## [Exercise description]
Provide only the number of lines in the data below that contain the string "Educator".

[Source data]
== Segment start ==

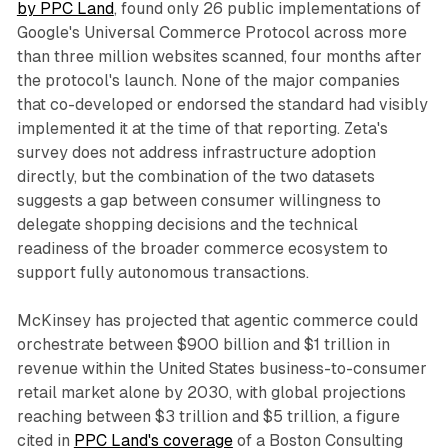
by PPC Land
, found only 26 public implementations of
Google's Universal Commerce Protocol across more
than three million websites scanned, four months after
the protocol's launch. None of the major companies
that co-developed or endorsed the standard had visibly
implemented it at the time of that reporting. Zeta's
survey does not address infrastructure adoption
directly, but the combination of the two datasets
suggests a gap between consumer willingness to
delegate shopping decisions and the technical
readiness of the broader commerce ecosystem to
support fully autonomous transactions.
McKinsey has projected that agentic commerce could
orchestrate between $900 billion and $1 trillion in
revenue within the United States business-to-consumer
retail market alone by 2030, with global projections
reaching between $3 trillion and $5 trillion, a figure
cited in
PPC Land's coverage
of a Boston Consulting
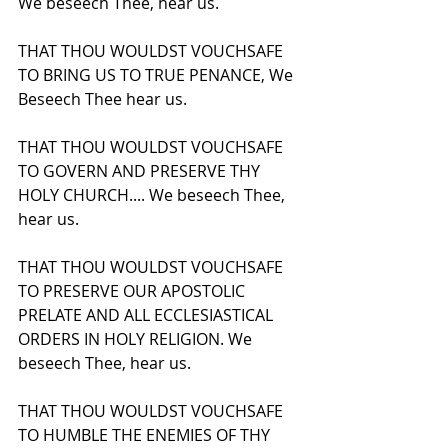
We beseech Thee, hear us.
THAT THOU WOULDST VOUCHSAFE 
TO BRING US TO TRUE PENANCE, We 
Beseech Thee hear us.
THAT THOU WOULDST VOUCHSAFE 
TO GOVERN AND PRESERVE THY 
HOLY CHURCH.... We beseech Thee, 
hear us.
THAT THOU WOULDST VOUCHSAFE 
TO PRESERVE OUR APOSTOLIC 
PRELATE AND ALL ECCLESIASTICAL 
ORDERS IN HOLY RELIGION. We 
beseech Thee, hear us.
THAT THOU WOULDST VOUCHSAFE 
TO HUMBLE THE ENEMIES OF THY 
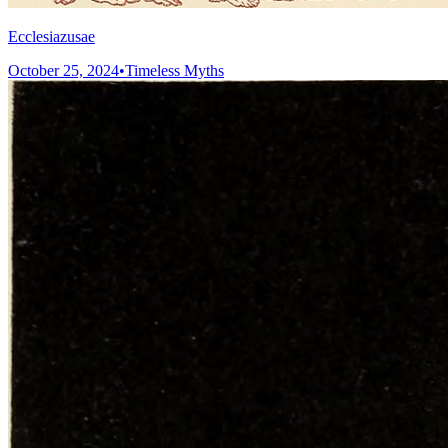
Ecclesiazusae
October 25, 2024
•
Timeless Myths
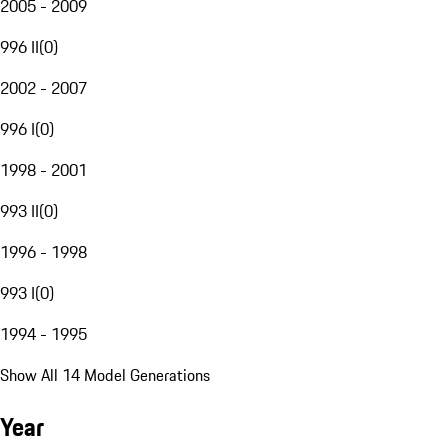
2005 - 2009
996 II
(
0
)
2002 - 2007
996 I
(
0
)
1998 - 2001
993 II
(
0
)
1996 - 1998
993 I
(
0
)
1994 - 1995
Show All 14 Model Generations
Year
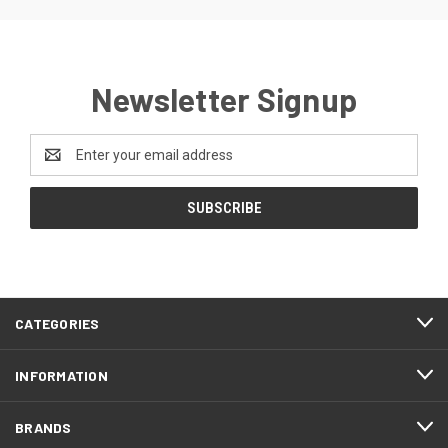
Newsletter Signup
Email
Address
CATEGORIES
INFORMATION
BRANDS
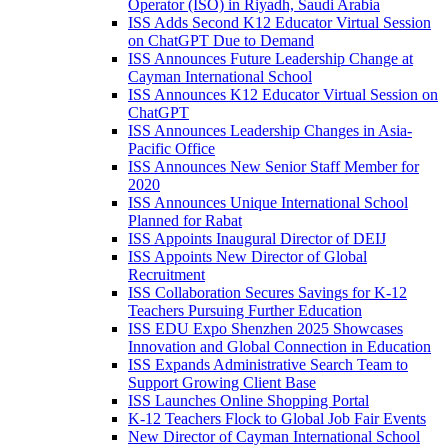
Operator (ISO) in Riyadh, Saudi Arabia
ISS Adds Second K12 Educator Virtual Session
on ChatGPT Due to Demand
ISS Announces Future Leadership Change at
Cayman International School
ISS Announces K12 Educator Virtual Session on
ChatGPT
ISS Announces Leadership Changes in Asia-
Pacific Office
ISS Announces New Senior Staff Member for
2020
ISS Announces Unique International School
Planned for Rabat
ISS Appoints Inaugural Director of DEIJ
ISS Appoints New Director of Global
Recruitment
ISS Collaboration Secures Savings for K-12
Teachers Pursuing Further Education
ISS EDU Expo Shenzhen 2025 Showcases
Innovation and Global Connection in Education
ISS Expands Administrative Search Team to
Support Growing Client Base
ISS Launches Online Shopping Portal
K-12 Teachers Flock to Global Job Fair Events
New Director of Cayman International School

== Segment end ==
== Segment start ==

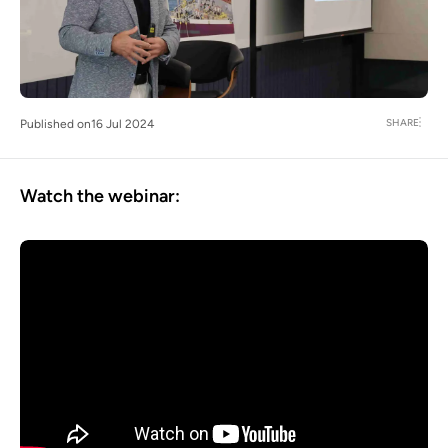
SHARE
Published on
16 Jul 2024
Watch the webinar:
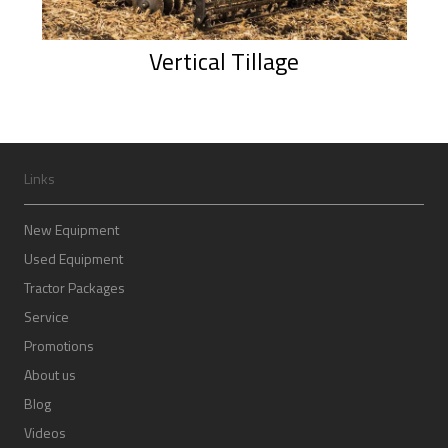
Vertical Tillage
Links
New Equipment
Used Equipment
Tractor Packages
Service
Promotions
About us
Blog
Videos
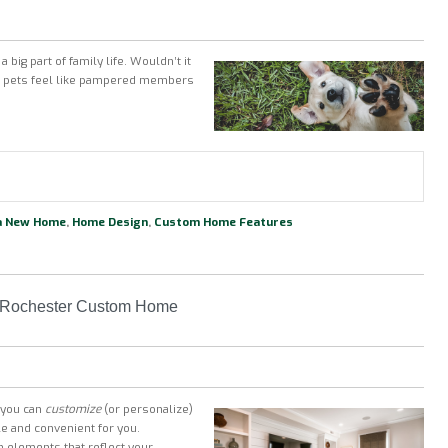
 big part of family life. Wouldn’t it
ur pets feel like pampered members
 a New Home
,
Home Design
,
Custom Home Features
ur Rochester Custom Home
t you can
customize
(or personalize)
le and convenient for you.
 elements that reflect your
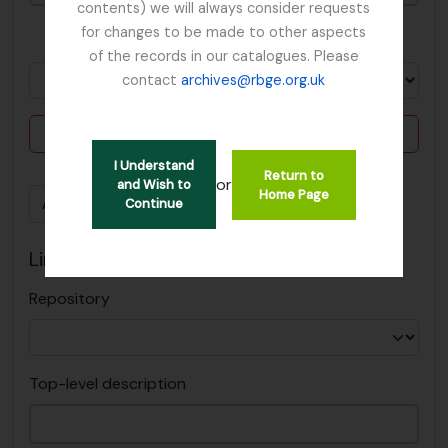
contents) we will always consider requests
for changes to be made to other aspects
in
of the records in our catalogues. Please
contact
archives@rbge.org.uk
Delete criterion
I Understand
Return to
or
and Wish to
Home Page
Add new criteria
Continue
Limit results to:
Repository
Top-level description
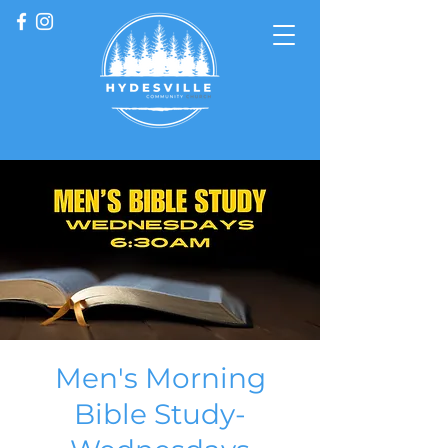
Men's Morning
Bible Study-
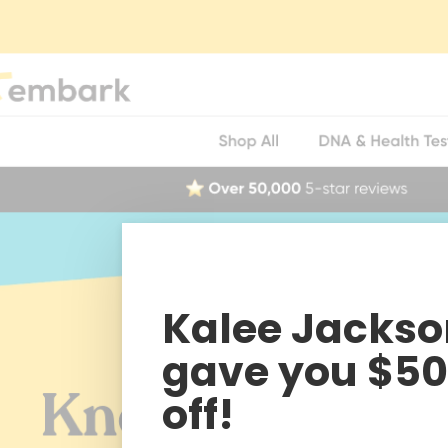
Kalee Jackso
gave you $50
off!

== Segment end ==
== Segment start ==

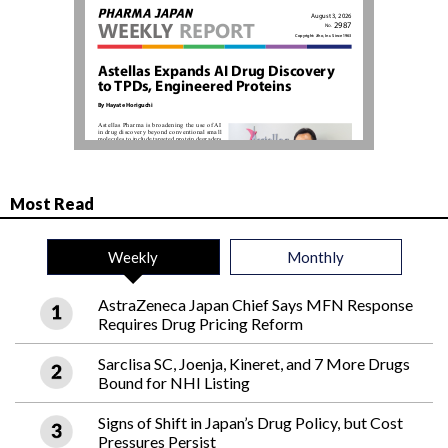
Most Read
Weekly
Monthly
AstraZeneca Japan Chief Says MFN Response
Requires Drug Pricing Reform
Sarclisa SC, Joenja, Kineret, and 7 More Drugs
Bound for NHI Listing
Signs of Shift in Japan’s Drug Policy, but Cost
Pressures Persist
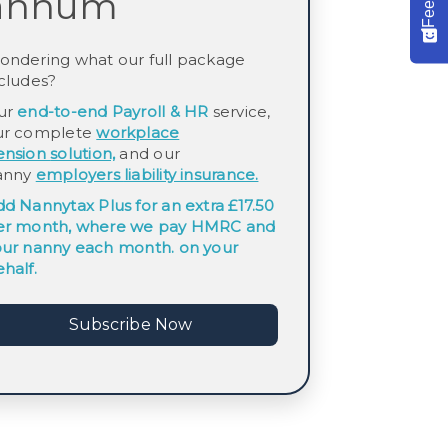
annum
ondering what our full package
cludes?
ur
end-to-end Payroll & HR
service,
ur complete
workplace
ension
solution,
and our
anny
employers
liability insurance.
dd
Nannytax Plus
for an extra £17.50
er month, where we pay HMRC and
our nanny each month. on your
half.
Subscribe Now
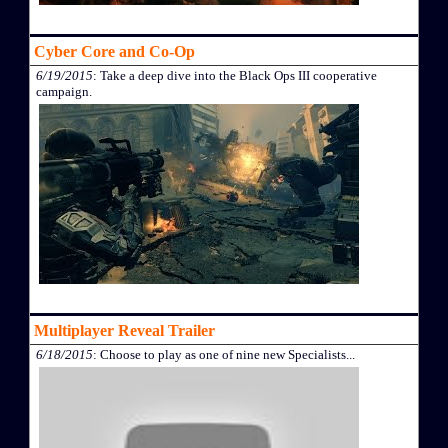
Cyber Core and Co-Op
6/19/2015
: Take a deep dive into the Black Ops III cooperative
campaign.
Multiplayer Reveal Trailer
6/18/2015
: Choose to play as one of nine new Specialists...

== Segment end ==

## [Exercise result]
2